Material shown —
- - - - -
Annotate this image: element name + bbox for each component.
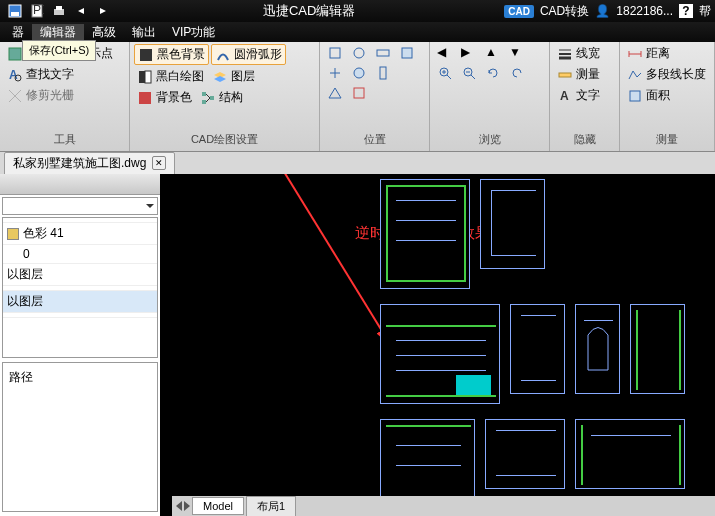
print-icon[interactable]: [50, 2, 68, 20]
arrow-up-icon: ▲: [485, 45, 501, 61]
struct-button[interactable]: 结构: [197, 88, 246, 107]
user-icon[interactable]: 👤: [595, 4, 610, 18]
pos-btn5[interactable]: [324, 64, 346, 82]
text-hide-button[interactable]: A文字: [554, 86, 615, 105]
save-tooltip: 保存(Ctrl+S): [22, 40, 96, 61]
pos-icon3: [375, 45, 391, 61]
menu-item-editor2[interactable]: 编辑器: [32, 24, 84, 41]
menu-item-vip[interactable]: VIP功能: [164, 24, 223, 41]
menu-item-advanced[interactable]: 高级: [84, 24, 124, 41]
pos-icon9: [351, 85, 367, 101]
save-icon[interactable]: [6, 2, 24, 20]
cad-convert-link[interactable]: CAD转换: [540, 3, 589, 20]
arc-icon: [215, 47, 231, 63]
ruler-icon: [557, 67, 573, 83]
rotate-button[interactable]: [482, 64, 504, 82]
tab-prev-icon[interactable]: [176, 501, 182, 511]
drawing-canvas[interactable]: 逆时针旋转后的效果: [160, 174, 715, 516]
bg-color-button[interactable]: 背景色: [134, 88, 195, 107]
pos-btn4[interactable]: [396, 44, 418, 62]
nav-left-button[interactable]: ◀: [434, 44, 456, 62]
pos-icon7: [375, 65, 391, 81]
side-dropdown[interactable]: [2, 197, 158, 216]
pos-icon8: [327, 85, 343, 101]
svg-line-29: [230, 174, 390, 344]
pos-btn8[interactable]: [324, 84, 346, 102]
distance-button[interactable]: 距离: [624, 44, 710, 63]
svg-rect-17: [330, 48, 340, 58]
tab-model[interactable]: Model: [192, 497, 244, 515]
struct-icon: [200, 90, 216, 106]
svg-text:PDF: PDF: [33, 4, 44, 17]
layer-button[interactable]: 图层: [209, 67, 258, 86]
area-icon: [627, 88, 643, 104]
pos-btn3[interactable]: [372, 44, 394, 62]
rotate2-button[interactable]: [506, 64, 528, 82]
tab-next-icon[interactable]: [184, 501, 190, 511]
zoom-in-button[interactable]: [434, 64, 456, 82]
pos-btn7[interactable]: [372, 64, 394, 82]
help-label: 帮: [699, 3, 711, 20]
undo-icon[interactable]: [72, 2, 90, 20]
pos-icon4: [399, 45, 415, 61]
file-tab[interactable]: 私家别墅建筑施工图.dwg ✕: [4, 152, 175, 175]
side-panel-header: [0, 174, 160, 195]
bw-draw-button[interactable]: 黑白绘图: [134, 67, 207, 86]
list-item[interactable]: 以图层: [3, 264, 157, 286]
arrow-left-icon: ◀: [437, 45, 453, 61]
pdf-icon[interactable]: PDF: [28, 2, 46, 20]
trim-button[interactable]: 修剪光栅: [4, 86, 125, 105]
list-item[interactable]: 色彩 41: [3, 223, 157, 245]
nav-right-button[interactable]: ▶: [458, 44, 480, 62]
nav-up-button[interactable]: ▲: [482, 44, 504, 62]
svg-rect-23: [354, 88, 364, 98]
help-icon[interactable]: ?: [679, 4, 693, 18]
group-hide-label: 隐藏: [554, 130, 615, 149]
layer-icon: [212, 69, 228, 85]
svg-text:A: A: [560, 89, 569, 103]
pos-btn6[interactable]: [348, 64, 370, 82]
menu-item-editor1[interactable]: 器: [4, 24, 32, 41]
group-measure-label: 测量: [624, 130, 710, 149]
find-text-button[interactable]: A查找文字: [4, 65, 125, 84]
text-icon: A: [557, 88, 573, 104]
linewidth-button[interactable]: 线宽: [554, 44, 615, 63]
pos-btn2[interactable]: [348, 44, 370, 62]
svg-rect-19: [377, 50, 389, 56]
workspace: 色彩 41 0 以图层 以图层 路径 逆时针旋转后的效果: [0, 174, 715, 516]
area-button[interactable]: 面积: [624, 86, 710, 105]
file-tab-bar: 私家别墅建筑施工图.dwg ✕: [0, 152, 715, 174]
file-tab-label: 私家别墅建筑施工图.dwg: [13, 155, 146, 172]
arrow-right-icon: ▶: [461, 45, 477, 61]
list-item[interactable]: [3, 313, 157, 318]
close-icon[interactable]: ✕: [152, 156, 166, 170]
bottom-tab-bar: Model 布局1: [172, 496, 715, 516]
rotate2-icon: [509, 65, 525, 81]
svg-rect-1: [11, 12, 19, 16]
list-item[interactable]: 以图层: [3, 291, 157, 313]
redo-icon[interactable]: [94, 2, 112, 20]
smooth-arc-button[interactable]: 圆滑弧形: [211, 44, 286, 65]
list-item[interactable]: 0: [3, 245, 157, 264]
app-title: 迅捷CAD编辑器: [114, 2, 504, 20]
measure-hide-button[interactable]: 测量: [554, 65, 615, 84]
polyline-length-button[interactable]: 多段线长度: [624, 65, 710, 84]
black-bg-button[interactable]: 黑色背景: [134, 44, 209, 65]
svg-rect-10: [140, 49, 152, 61]
format-icon: [7, 46, 23, 62]
menu-item-output[interactable]: 输出: [124, 24, 164, 41]
path-label: 路径: [9, 370, 33, 384]
zoom-out-button[interactable]: [458, 64, 480, 82]
rotate-icon: [485, 65, 501, 81]
svg-rect-13: [139, 92, 151, 104]
bw-icon: [137, 69, 153, 85]
pos-icon5: [327, 65, 343, 81]
group-tools-label: 工具: [4, 130, 125, 149]
pos-btn9[interactable]: [348, 84, 370, 102]
svg-rect-22: [380, 67, 386, 79]
user-label[interactable]: 1822186...: [616, 4, 673, 18]
nav-down-button[interactable]: ▼: [506, 44, 528, 62]
pos-btn1[interactable]: [324, 44, 346, 62]
tab-layout1[interactable]: 布局1: [246, 496, 296, 517]
svg-rect-15: [202, 100, 206, 104]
- - - - -
Task instructions — Make an exact copy of the whole listing, but don't bring over any pictures.

Completed task —
Annotate this image: element name + bbox for each component.
print-icon[interactable]: [50, 2, 68, 20]
arrow-up-icon: ▲: [485, 45, 501, 61]
struct-button[interactable]: 结构: [197, 88, 246, 107]
user-icon[interactable]: 👤: [595, 4, 610, 18]
pos-btn5[interactable]: [324, 64, 346, 82]
text-hide-button[interactable]: A文字: [554, 86, 615, 105]
save-tooltip: 保存(Ctrl+S): [22, 40, 96, 61]
pos-icon3: [375, 45, 391, 61]
menu-item-editor2[interactable]: 编辑器: [32, 24, 84, 41]
menu-item-vip[interactable]: VIP功能: [164, 24, 223, 41]
menu-item-advanced[interactable]: 高级: [84, 24, 124, 41]
pos-icon9: [351, 85, 367, 101]
save-icon[interactable]: [6, 2, 24, 20]
cad-convert-link[interactable]: CAD转换: [540, 3, 589, 20]
arc-icon: [215, 47, 231, 63]
ruler-icon: [557, 67, 573, 83]
rotate-button[interactable]: [482, 64, 504, 82]
tab-prev-icon[interactable]: [176, 501, 182, 511]
drawing-canvas[interactable]: 逆时针旋转后的效果: [160, 174, 715, 516]
bg-color-button[interactable]: 背景色: [134, 88, 195, 107]
pos-btn4[interactable]: [396, 44, 418, 62]
nav-left-button[interactable]: ◀: [434, 44, 456, 62]
pos-icon7: [375, 65, 391, 81]
side-dropdown[interactable]: [2, 197, 158, 216]
pos-icon8: [327, 85, 343, 101]
svg-line-29: [230, 174, 390, 344]
pos-btn8[interactable]: [324, 84, 346, 102]
distance-button[interactable]: 距离: [624, 44, 710, 63]
svg-rect-17: [330, 48, 340, 58]
tab-model[interactable]: Model: [192, 497, 244, 515]
struct-icon: [200, 90, 216, 106]
svg-text:PDF: PDF: [33, 4, 44, 17]
layer-button[interactable]: 图层: [209, 67, 258, 86]
area-icon: [627, 88, 643, 104]
pos-btn3[interactable]: [372, 44, 394, 62]
rotate2-button[interactable]: [506, 64, 528, 82]
tab-next-icon[interactable]: [184, 501, 190, 511]
zoom-in-button[interactable]: [434, 64, 456, 82]
pos-btn7[interactable]: [372, 64, 394, 82]
help-label: 帮: [699, 3, 711, 20]
undo-icon[interactable]: [72, 2, 90, 20]
pos-icon4: [399, 45, 415, 61]
file-tab[interactable]: 私家别墅建筑施工图.dwg ✕: [4, 152, 175, 175]
side-panel-header: [0, 174, 160, 195]
bw-draw-button[interactable]: 黑白绘图: [134, 67, 207, 86]
list-item[interactable]: 以图层: [3, 264, 157, 286]
arrow-left-icon: ◀: [437, 45, 453, 61]
pdf-icon[interactable]: PDF: [28, 2, 46, 20]
trim-button[interactable]: 修剪光栅: [4, 86, 125, 105]
list-item[interactable]: 色彩 41: [3, 223, 157, 245]
nav-right-button[interactable]: ▶: [458, 44, 480, 62]
nav-up-button[interactable]: ▲: [482, 44, 504, 62]
svg-rect-23: [354, 88, 364, 98]
help-icon[interactable]: ?: [679, 4, 693, 18]
group-hide-label: 隐藏: [554, 130, 615, 149]
layer-icon: [212, 69, 228, 85]
svg-text:A: A: [560, 89, 569, 103]
pos-btn6[interactable]: [348, 64, 370, 82]
menu-item-editor1[interactable]: 器: [4, 24, 32, 41]
group-measure-label: 测量: [624, 130, 710, 149]
find-text-button[interactable]: A查找文字: [4, 65, 125, 84]
text-icon: A: [557, 88, 573, 104]
linewidth-button[interactable]: 线宽: [554, 44, 615, 63]
pos-btn2[interactable]: [348, 44, 370, 62]
svg-rect-19: [377, 50, 389, 56]
workspace: 色彩 41 0 以图层 以图层 路径 逆时针旋转后的效果: [0, 174, 715, 516]
area-button[interactable]: 面积: [624, 86, 710, 105]
file-tab-bar: 私家别墅建筑施工图.dwg ✕: [0, 152, 715, 174]
file-tab-label: 私家别墅建筑施工图.dwg: [13, 155, 146, 172]
arrow-right-icon: ▶: [461, 45, 477, 61]
list-item[interactable]: [3, 313, 157, 318]
close-icon[interactable]: ✕: [152, 156, 166, 170]
bottom-tab-bar: Model 布局1: [172, 496, 715, 516]
rotate2-icon: [509, 65, 525, 81]
svg-rect-1: [11, 12, 19, 16]
list-item[interactable]: 以图层: [3, 291, 157, 313]
redo-icon[interactable]: [94, 2, 112, 20]
smooth-arc-button[interactable]: 圆滑弧形: [211, 44, 286, 65]
list-item[interactable]: 0: [3, 245, 157, 264]
app-title: 迅捷CAD编辑器: [114, 2, 504, 20]
measure-hide-button[interactable]: 测量: [554, 65, 615, 84]
polyline-length-button[interactable]: 多段线长度: [624, 65, 710, 84]
black-bg-button[interactable]: 黑色背景: [134, 44, 209, 65]
svg-rect-10: [140, 49, 152, 61]
format-icon: [7, 46, 23, 62]
menu-item-output[interactable]: 输出: [124, 24, 164, 41]
path-label: 路径: [9, 370, 33, 384]
zoom-out-button[interactable]: [458, 64, 480, 82]
rotate-icon: [485, 65, 501, 81]
svg-rect-13: [139, 92, 151, 104]
bw-icon: [137, 69, 153, 85]
pos-icon5: [327, 65, 343, 81]
group-tools-label: 工具: [4, 130, 125, 149]
pos-btn9[interactable]: [348, 84, 370, 102]
svg-rect-22: [380, 67, 386, 79]
user-label[interactable]: 1822186...: [616, 4, 673, 18]
nav-down-button[interactable]: ▼: [506, 44, 528, 62]
pos-btn1[interactable]: [324, 44, 346, 62]
tab-layout1[interactable]: 布局1: [246, 496, 296, 517]
svg-rect-15: [202, 100, 206, 104]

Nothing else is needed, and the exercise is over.